Risk of treatment failure after first-line sunitinib therapy in patients with metastatic renal cell carcinoma.

Abstract

438 Background: Treatment options for metastatic renal cell carcinoma (mRCC) are rapidly evolving. Current treatment options include surgery, immunotherapy, and several targeted therapies including kinase inhibitors, mTOR inhibitors and anti-VEGF agents. The aim of this study was to inform choices and outcomes on the sequential use of targeted therapies for mRCC through the evaluation of the comparative effectiveness of common second-line targeted therapies following 1st line sunitinib treatment. Methods: A retrospective observational study using claims data was conducted. Final study subjects were mRCC patients who received everolimus, sorafenib or temsirolimus from 4/1/2008 to 2/29/2011 following 1st line sunitinib treatment. Patients were followed from the start of second-line treatment until treatment failure or last observation in the database. Treatment failure was defined as advancement to a third-line of mRCC therapy, or mortality. Results were analyzed using Cox proportional hazards model controlling for baseline clinical and demographic factors. Results: The study sample consisted of 257 mRCC patients who received everolimus (n=117), temsirolimus (n=75) and sorafenib (n=65) following 1st line sunitinib treatment. Patients had a mean age of 63 years, and 72% were male. The mean observation period from the start of second-line treatment was ∼6.4 months. Treatment failure was observed in 38.5% (20.2% advanced from 2nd to 3rd line and 18.3% died) of the study sample and 61.5% of patients were censored at last observation without any treatment failure event.

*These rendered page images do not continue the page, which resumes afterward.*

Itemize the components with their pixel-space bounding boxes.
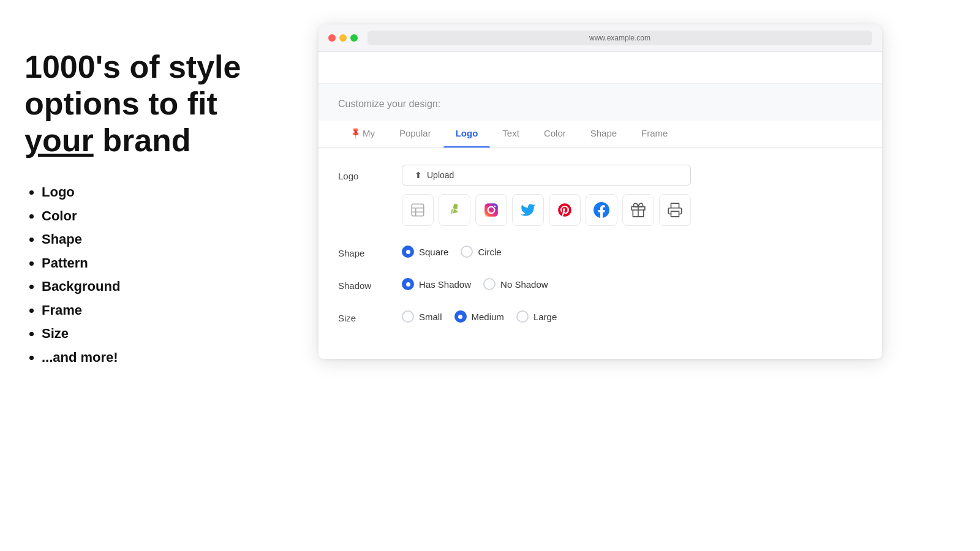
shadow-row: Shadow Has Shadow No Shadow — [338, 274, 862, 291]
dot-fullscreen[interactable] — [350, 34, 358, 42]
tab-my[interactable]: 📌 My — [338, 121, 387, 147]
tab-color[interactable]: Color — [532, 121, 578, 147]
shopify-icon — [447, 202, 462, 218]
size-option-large[interactable]: Large — [516, 310, 557, 323]
size-options: Small Medium Large — [402, 307, 557, 323]
table-icon — [410, 202, 426, 218]
radio-medium[interactable] — [454, 310, 467, 323]
size-row: Size Small Medium Large — [338, 307, 862, 323]
radio-small[interactable] — [402, 310, 414, 323]
pin-icon: 📌 — [349, 127, 362, 140]
bullet-item: Pattern — [42, 252, 282, 276]
tab-popular[interactable]: Popular — [387, 121, 443, 147]
logo-icon-pinterest[interactable] — [549, 194, 581, 226]
tab-shape[interactable]: Shape — [578, 121, 629, 147]
browser-dots — [328, 34, 358, 42]
gift-icon — [630, 202, 646, 218]
size-option-small[interactable]: Small — [402, 310, 442, 323]
logo-icon-print[interactable] — [659, 194, 691, 226]
customize-label: Customize your design: — [338, 99, 862, 110]
browser-window: www.example.com Customize your design: 📌… — [318, 24, 882, 359]
dot-minimize[interactable] — [339, 34, 347, 42]
logo-icon-instagram[interactable] — [475, 194, 507, 226]
facebook-icon — [594, 202, 609, 218]
tab-logo[interactable]: Logo — [443, 121, 491, 147]
shape-option-square[interactable]: Square — [402, 246, 448, 258]
bullet-item: Shape — [42, 228, 282, 252]
tab-frame[interactable]: Frame — [629, 121, 680, 147]
bullet-item: Frame — [42, 299, 282, 323]
logo-controls: ⬆ Upload — [402, 165, 691, 226]
shadow-option-has[interactable]: Has Shadow — [402, 278, 471, 290]
logo-row: Logo ⬆ Upload — [338, 165, 862, 226]
shadow-options: Has Shadow No Shadow — [402, 274, 548, 290]
logo-icon-facebook[interactable] — [586, 194, 617, 226]
logo-label: Logo — [338, 165, 387, 181]
upload-button[interactable]: ⬆ Upload — [402, 165, 691, 186]
bullet-item: Color — [42, 204, 282, 228]
size-option-medium[interactable]: Medium — [454, 310, 504, 323]
radio-circle[interactable] — [461, 246, 473, 258]
logo-icon-twitter[interactable] — [512, 194, 544, 226]
radio-has-shadow[interactable] — [402, 278, 414, 290]
headline-underline: your — [24, 122, 94, 158]
shadow-label: Shadow — [338, 274, 387, 291]
url-bar: www.example.com — [368, 31, 872, 45]
customize-section: Customize your design: 📌 My Popular Logo… — [318, 84, 882, 148]
instagram-icon — [483, 202, 499, 218]
tabs-bar: 📌 My Popular Logo Text Color Shape — [318, 121, 882, 148]
logo-icon-shopify[interactable] — [439, 194, 470, 226]
logo-icon-grid — [402, 194, 691, 226]
svg-rect-0 — [412, 204, 424, 216]
svg-rect-9 — [671, 211, 679, 217]
content-area: Logo ⬆ Upload — [318, 148, 882, 359]
radio-square[interactable] — [402, 246, 414, 258]
dot-close[interactable] — [328, 34, 336, 42]
bullet-item: Size — [42, 322, 282, 346]
browser-bar: www.example.com — [318, 24, 882, 52]
svg-rect-4 — [484, 203, 498, 217]
print-icon — [667, 202, 683, 218]
twitter-icon — [520, 202, 536, 218]
shape-options: Square Circle — [402, 242, 502, 258]
bullet-item: Logo — [42, 181, 282, 204]
size-label: Size — [338, 307, 387, 323]
radio-no-shadow[interactable] — [483, 278, 496, 290]
logo-icon-gift[interactable] — [622, 194, 654, 226]
tab-text[interactable]: Text — [490, 121, 532, 147]
bullet-item: Background — [42, 275, 282, 299]
app-header — [318, 52, 882, 84]
shape-label: Shape — [338, 242, 387, 258]
bullet-item: ...and more! — [42, 346, 282, 370]
shape-option-circle[interactable]: Circle — [461, 246, 501, 258]
headline: 1000's of style options to fit your bran… — [24, 49, 282, 159]
logo-icon-table[interactable] — [402, 194, 434, 226]
upload-icon: ⬆ — [415, 170, 422, 180]
feature-list: LogoColorShapePatternBackgroundFrameSize… — [24, 181, 282, 369]
shape-row: Shape Square Circle — [338, 242, 862, 258]
radio-large[interactable] — [516, 310, 529, 323]
shadow-option-none[interactable]: No Shadow — [483, 278, 548, 290]
svg-point-6 — [494, 206, 496, 208]
left-panel: 1000's of style options to fit your bran… — [24, 37, 282, 369]
pinterest-icon — [557, 202, 573, 218]
right-panel: www.example.com Customize your design: 📌… — [318, 24, 980, 359]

Results from the Cox proportional hazards model indicated that, compared to everolimus, both sorafenib and temsirolimus patients experienced a statistically significant higher adjusted risk of treatment failure (sorafenib: HR=1.77, p=0.043; temsirolimus: HR=2.05, p=0.004). Conclusions: Following systemic treatment for mRCC with first-line sunitinib, patients on second-line targeted therapies were observed with differential risks of treatment failure, as defined by line advancement or death. The risk of treatment failure was significantly higher with sorafenib and temsirolimus as compared to everolimus.